← Back
NVIDIA
NVIDIA CCCL 3.1 adds floating-point determinism controls to GPU reduction algorithms
· releaseapifeatureperformance · developer.nvidia.com ↗

New Determinism Controls for CUB Reductions

NVIDIA CCCL 3.1 adds explicit control over floating-point determinism in the CUB library's reduction algorithms through a new single-phase API. Developers can now specify determinism levels via an execution environment, addressing a critical challenge in parallel computing: ensuring reproducible results across multiple runs.

Three Determinism Modes

The update introduces three configurable determinism levels:

  • not_guaranteed: Uses atomic operations and single-kernel execution for maximum performance, but may produce slightly different results across runs due to non-deterministic thread execution order.
  • run_to_run (default): Guarantees bitwise-identical results across multiple invocations on the same GPU using fixed hierarchical reduction trees with shuffle instructions and shared memory operations.
  • gpu_to_gpu: Ensures reproducible results across different GPUs using the Reproducible Floating-point Accumulator (RFA) technique, with a 20-30% performance penalty for large datasets.

Implementation Details

The new API leverages NVIDIA's execution environment abstraction, allowing developers to specify determinism requirements at runtime:

auto env = cuda::execution::require(cuda::execution::determinism::not_guaranteed);
cub::DeviceReduce::Sum(input.begin(), output.begin(), input.size(), env);

This is only available through the new single-phase API; the legacy two-phase API does not support determinism configuration.

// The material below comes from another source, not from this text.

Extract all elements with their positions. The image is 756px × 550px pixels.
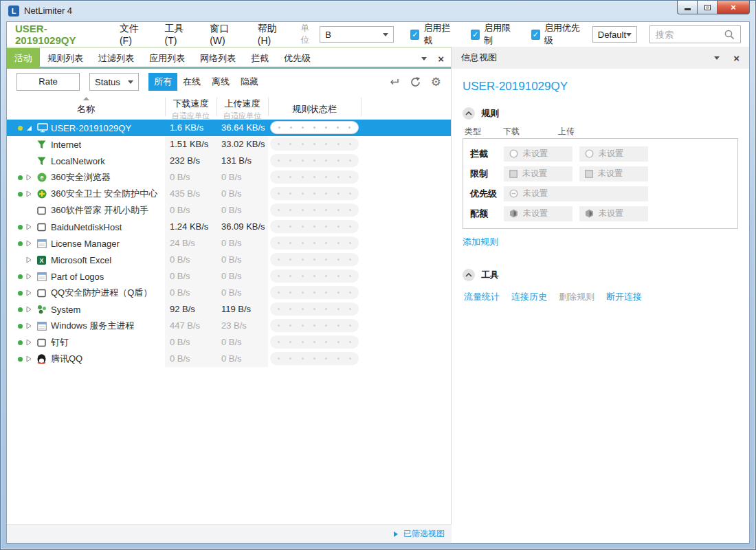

The implementation addresses the fundamental mathematical challenge that floating-point addition and multiplication are not strictly associative due to rounding errors with finite precision.

Use Cases and Trade-offs

Applications requiring strict reproducibility—such as scientific computing, financial modeling, or regulatory compliance—can now opt for GPU-to-GPU determinism despite performance costs. Performance-critical applications can use not_guaranteed mode for maximum throughput, while general-purpose applications default to run_to_run determinism for consistent results without overhead.